Source material: Begin
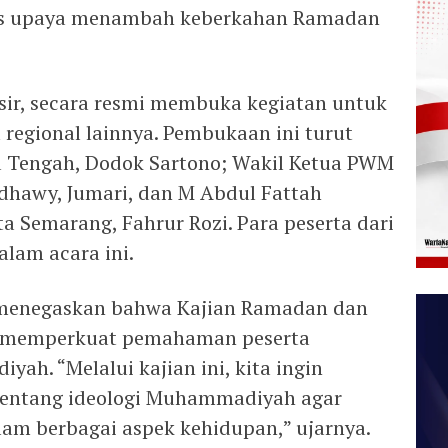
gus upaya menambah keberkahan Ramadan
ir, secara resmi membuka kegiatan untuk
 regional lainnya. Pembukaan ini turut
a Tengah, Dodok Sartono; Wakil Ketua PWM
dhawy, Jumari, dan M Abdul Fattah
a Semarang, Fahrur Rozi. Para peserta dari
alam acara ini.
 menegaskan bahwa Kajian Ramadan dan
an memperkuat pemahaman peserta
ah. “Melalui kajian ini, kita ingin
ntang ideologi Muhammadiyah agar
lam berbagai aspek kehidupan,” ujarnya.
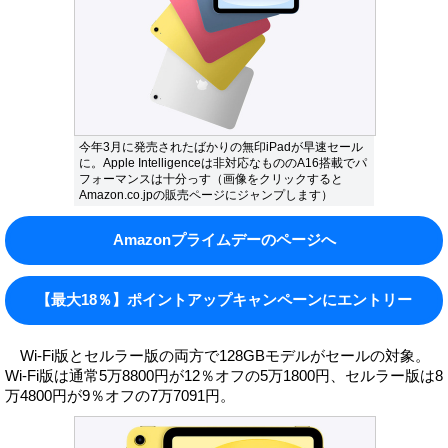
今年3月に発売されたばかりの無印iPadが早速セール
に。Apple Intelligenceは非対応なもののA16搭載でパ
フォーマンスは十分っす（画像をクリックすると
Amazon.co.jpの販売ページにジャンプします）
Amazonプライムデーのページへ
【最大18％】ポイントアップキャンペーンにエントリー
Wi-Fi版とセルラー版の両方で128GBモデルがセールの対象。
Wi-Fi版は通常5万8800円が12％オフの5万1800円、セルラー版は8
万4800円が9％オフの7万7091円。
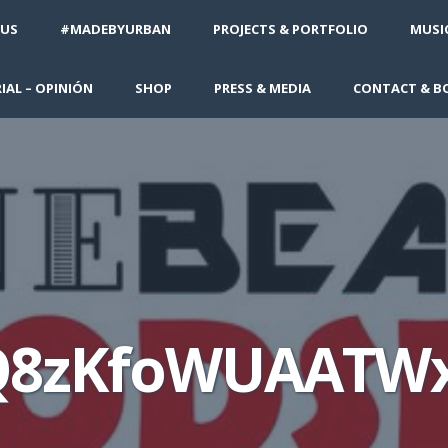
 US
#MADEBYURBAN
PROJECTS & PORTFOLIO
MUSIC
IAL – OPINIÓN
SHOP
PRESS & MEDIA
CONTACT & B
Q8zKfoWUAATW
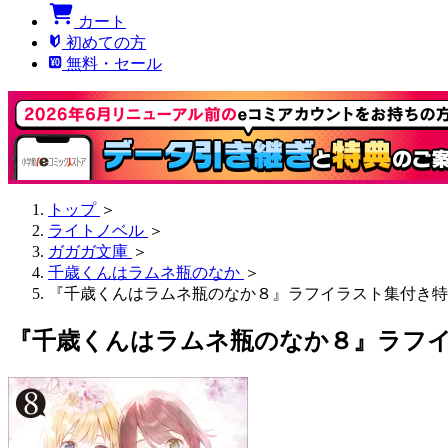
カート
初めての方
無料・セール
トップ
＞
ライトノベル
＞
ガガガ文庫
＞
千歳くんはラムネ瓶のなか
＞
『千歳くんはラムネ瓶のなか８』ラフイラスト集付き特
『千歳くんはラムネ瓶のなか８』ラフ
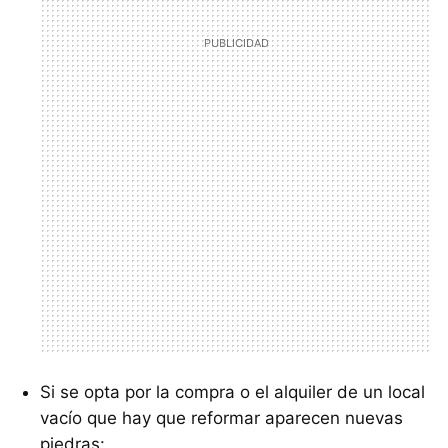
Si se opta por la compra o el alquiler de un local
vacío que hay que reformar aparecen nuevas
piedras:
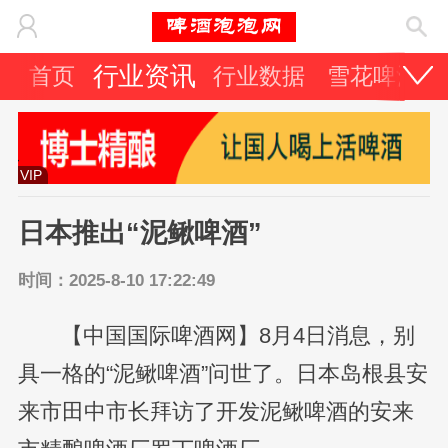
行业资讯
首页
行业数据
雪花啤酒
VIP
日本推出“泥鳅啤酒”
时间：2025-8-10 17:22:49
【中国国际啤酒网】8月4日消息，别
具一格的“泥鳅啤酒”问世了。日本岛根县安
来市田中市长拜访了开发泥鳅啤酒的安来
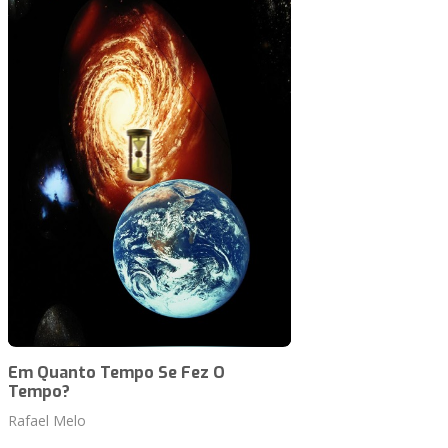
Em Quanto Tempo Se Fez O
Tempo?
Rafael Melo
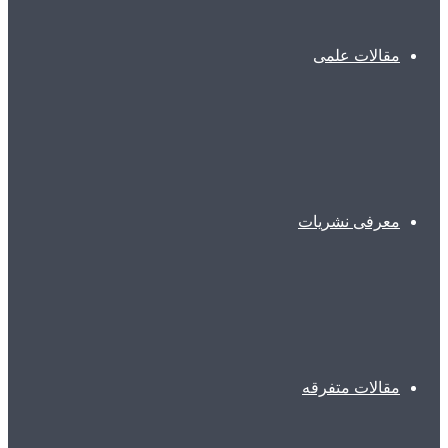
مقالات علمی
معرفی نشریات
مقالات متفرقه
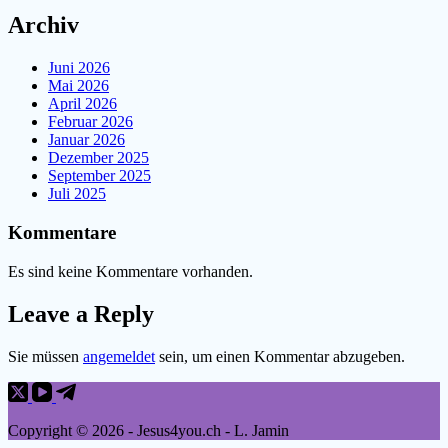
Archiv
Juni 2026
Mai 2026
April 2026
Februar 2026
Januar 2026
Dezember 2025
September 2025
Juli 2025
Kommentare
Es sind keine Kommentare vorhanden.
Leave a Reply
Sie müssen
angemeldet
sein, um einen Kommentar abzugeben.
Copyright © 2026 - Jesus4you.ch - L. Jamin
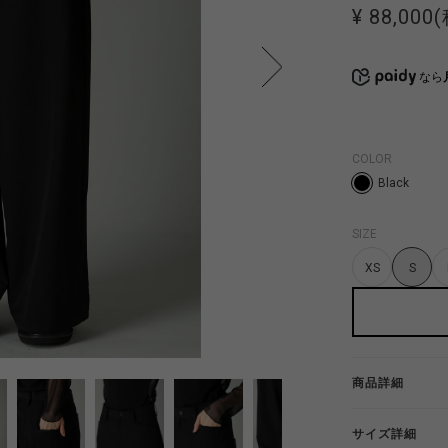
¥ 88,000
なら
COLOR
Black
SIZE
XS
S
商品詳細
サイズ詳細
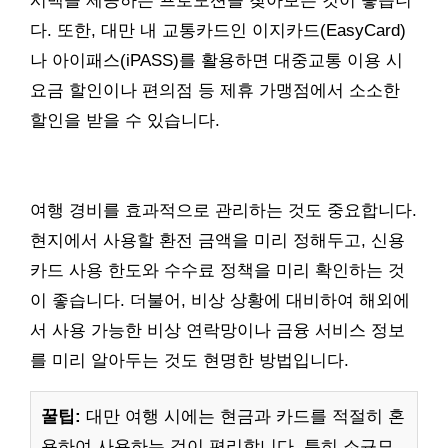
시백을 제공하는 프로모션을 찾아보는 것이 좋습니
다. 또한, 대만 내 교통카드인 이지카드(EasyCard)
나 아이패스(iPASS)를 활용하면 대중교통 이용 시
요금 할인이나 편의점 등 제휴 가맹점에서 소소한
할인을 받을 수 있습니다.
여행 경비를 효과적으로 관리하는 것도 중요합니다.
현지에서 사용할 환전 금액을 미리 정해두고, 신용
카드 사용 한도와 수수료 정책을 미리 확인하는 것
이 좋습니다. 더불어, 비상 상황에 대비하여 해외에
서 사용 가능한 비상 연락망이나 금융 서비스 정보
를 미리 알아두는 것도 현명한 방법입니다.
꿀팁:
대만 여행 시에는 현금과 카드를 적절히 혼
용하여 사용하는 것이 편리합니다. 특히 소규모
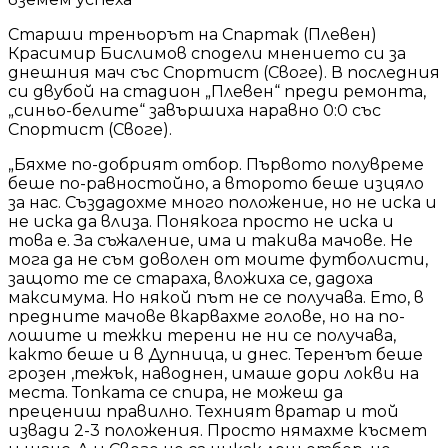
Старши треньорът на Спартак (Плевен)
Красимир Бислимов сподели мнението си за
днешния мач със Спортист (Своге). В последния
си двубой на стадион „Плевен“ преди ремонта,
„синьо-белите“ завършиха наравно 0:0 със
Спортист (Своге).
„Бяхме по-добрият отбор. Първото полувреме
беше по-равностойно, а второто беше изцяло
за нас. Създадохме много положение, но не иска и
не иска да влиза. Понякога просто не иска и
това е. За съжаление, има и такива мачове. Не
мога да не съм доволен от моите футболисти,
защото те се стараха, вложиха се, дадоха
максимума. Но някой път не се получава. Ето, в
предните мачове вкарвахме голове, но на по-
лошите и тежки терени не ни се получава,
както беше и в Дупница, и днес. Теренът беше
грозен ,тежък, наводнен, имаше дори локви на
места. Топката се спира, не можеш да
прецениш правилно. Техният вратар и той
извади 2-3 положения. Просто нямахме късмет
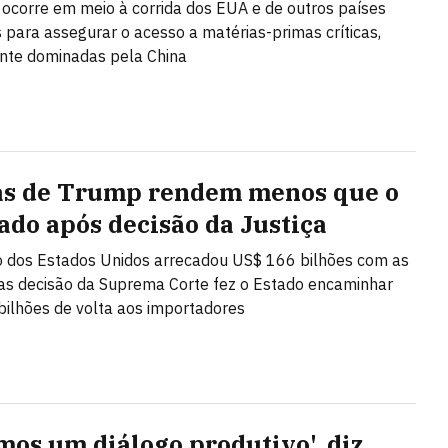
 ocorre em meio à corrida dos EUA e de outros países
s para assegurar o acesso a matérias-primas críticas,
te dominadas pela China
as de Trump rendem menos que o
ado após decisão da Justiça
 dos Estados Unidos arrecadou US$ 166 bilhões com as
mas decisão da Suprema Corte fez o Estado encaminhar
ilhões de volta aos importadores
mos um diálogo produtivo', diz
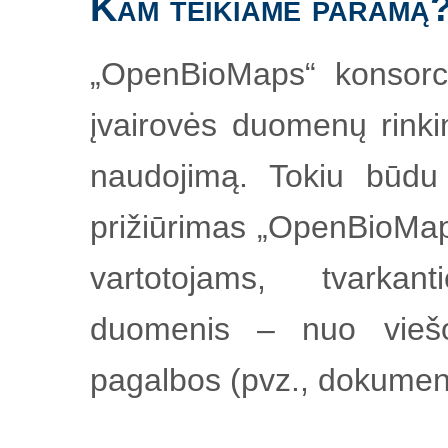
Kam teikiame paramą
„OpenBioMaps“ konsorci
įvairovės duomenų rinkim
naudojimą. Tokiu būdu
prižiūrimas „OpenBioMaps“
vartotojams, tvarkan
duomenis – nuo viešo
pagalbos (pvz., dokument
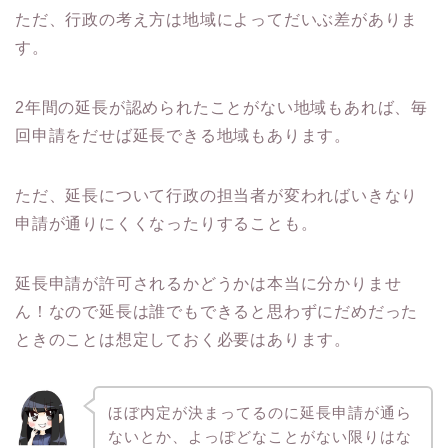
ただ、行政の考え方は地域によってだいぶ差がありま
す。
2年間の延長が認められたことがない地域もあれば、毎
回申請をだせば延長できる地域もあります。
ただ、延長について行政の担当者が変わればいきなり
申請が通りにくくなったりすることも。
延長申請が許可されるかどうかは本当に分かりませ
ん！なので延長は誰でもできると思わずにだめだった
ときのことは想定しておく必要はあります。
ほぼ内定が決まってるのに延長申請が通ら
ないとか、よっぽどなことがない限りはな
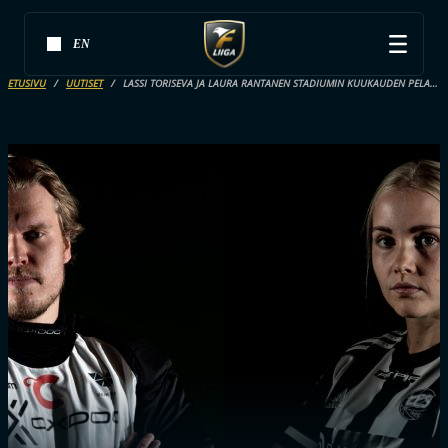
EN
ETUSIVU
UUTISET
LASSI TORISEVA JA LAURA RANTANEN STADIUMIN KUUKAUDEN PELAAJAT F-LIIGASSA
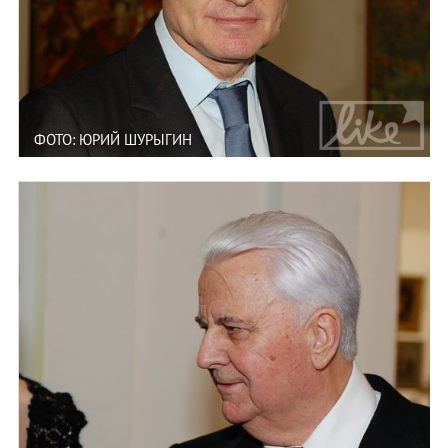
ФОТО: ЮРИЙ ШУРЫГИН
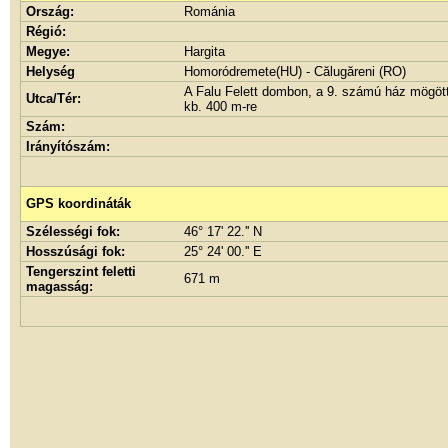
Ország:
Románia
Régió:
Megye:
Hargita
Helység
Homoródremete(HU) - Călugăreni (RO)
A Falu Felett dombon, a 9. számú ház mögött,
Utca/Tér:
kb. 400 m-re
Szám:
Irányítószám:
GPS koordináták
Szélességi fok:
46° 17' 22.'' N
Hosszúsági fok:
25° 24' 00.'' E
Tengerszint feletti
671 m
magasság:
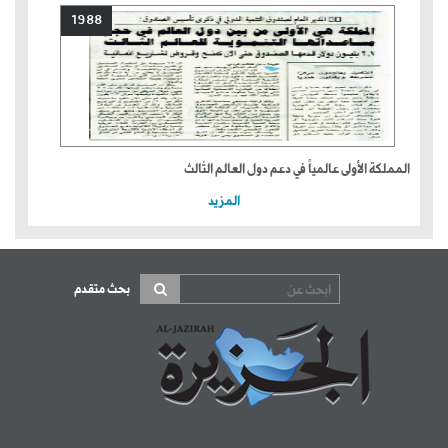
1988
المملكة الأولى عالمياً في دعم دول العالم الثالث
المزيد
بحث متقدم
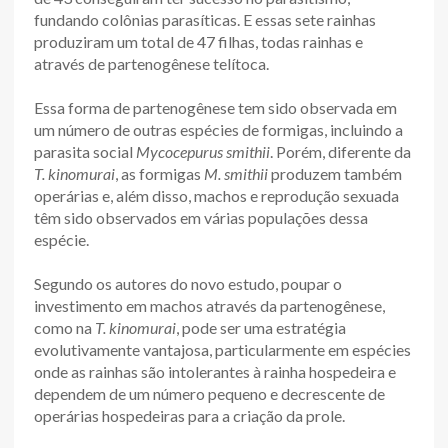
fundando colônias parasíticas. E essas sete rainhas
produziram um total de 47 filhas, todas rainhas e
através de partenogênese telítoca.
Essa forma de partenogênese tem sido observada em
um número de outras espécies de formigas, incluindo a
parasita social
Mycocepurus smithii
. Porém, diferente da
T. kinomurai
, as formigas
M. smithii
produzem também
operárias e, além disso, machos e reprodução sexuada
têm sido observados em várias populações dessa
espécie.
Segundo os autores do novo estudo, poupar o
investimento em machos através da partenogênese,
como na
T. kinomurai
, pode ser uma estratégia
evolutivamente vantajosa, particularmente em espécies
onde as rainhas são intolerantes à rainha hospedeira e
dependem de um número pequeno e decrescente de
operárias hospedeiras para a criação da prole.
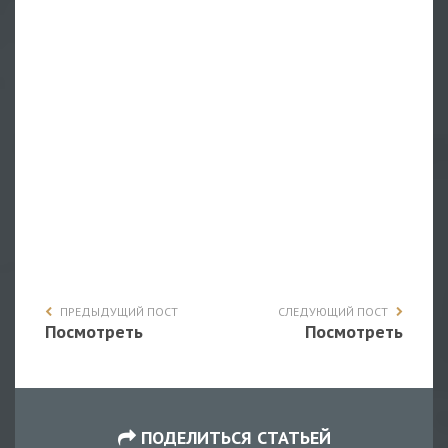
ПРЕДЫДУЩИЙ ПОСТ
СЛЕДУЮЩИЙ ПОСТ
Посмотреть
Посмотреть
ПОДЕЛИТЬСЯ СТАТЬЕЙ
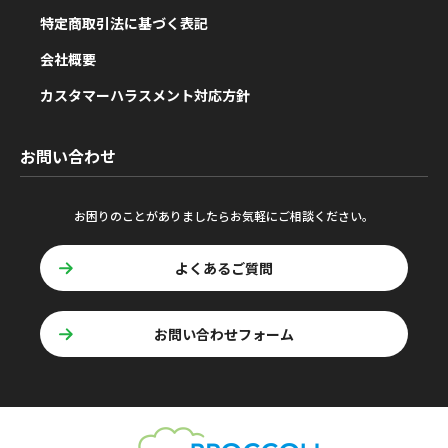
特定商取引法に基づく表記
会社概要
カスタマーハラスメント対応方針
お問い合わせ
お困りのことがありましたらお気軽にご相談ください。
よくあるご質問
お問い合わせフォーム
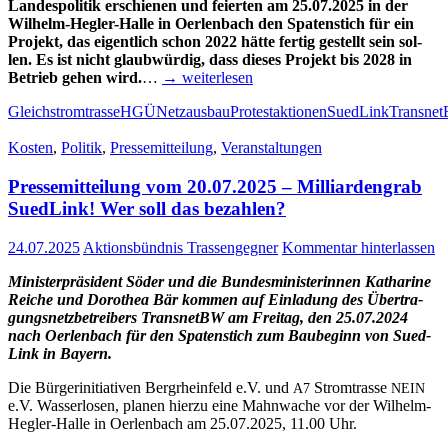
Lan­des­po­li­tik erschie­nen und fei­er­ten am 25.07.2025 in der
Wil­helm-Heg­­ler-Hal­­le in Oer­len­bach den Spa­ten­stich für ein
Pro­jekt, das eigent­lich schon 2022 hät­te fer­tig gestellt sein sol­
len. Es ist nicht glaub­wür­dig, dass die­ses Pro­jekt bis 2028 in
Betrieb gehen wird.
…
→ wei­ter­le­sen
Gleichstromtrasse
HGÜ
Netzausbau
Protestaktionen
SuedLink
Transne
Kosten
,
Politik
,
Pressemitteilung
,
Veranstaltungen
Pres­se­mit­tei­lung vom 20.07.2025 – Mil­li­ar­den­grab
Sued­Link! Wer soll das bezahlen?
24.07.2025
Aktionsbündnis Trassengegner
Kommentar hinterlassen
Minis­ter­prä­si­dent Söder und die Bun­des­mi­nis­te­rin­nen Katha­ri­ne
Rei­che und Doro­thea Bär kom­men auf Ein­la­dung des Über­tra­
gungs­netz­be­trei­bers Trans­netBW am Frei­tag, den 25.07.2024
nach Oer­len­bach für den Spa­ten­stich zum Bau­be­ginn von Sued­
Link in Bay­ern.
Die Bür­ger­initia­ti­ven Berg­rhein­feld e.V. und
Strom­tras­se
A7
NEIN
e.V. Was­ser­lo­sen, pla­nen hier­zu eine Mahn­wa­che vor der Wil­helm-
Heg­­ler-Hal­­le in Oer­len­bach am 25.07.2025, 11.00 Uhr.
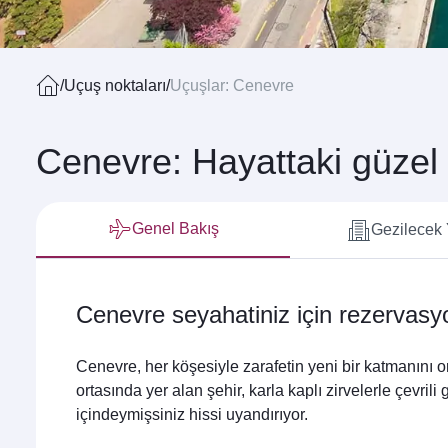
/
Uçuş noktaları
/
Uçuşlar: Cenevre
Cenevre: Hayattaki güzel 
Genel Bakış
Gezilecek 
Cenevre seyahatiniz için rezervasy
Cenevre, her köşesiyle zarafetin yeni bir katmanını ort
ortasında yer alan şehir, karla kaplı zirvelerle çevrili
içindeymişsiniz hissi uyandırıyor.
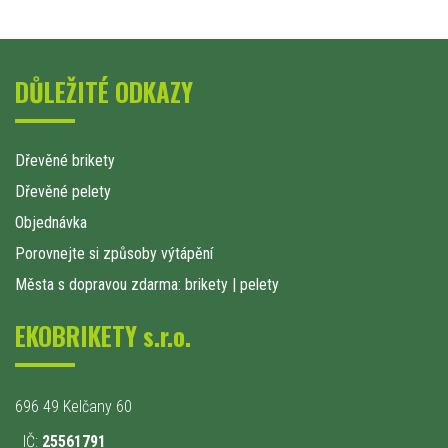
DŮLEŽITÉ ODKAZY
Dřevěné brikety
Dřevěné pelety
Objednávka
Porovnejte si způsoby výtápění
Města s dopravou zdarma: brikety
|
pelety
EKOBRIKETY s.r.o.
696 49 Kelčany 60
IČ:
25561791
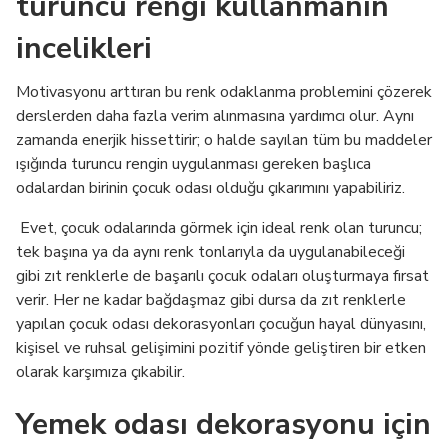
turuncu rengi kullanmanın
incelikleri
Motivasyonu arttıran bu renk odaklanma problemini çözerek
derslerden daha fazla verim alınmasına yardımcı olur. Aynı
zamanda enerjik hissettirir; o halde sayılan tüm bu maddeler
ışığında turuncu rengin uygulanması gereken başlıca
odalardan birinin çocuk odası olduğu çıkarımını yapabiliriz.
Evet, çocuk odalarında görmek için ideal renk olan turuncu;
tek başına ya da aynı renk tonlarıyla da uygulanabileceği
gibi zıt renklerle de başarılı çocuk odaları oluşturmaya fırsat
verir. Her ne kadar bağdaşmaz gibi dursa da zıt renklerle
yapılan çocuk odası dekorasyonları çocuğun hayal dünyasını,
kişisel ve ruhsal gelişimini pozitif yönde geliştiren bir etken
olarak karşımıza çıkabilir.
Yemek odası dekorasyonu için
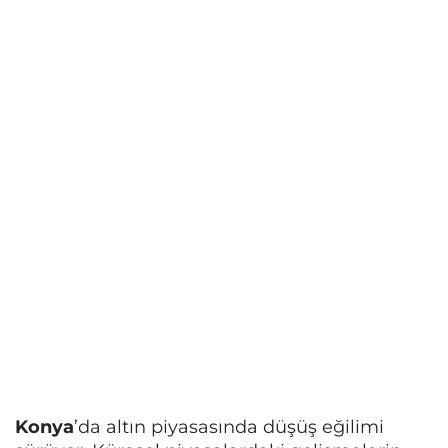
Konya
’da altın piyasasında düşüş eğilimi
Source material: End
Assignment - Lines that include the word "rainhas" are to be extracted from the data above.

Solved problem -
fundando colônias parasíticas. E essas sete rainhas
produziram um total de 47 filhas, todas rainhas e
onde as rainhas são intolerantes à rainha hospedeira e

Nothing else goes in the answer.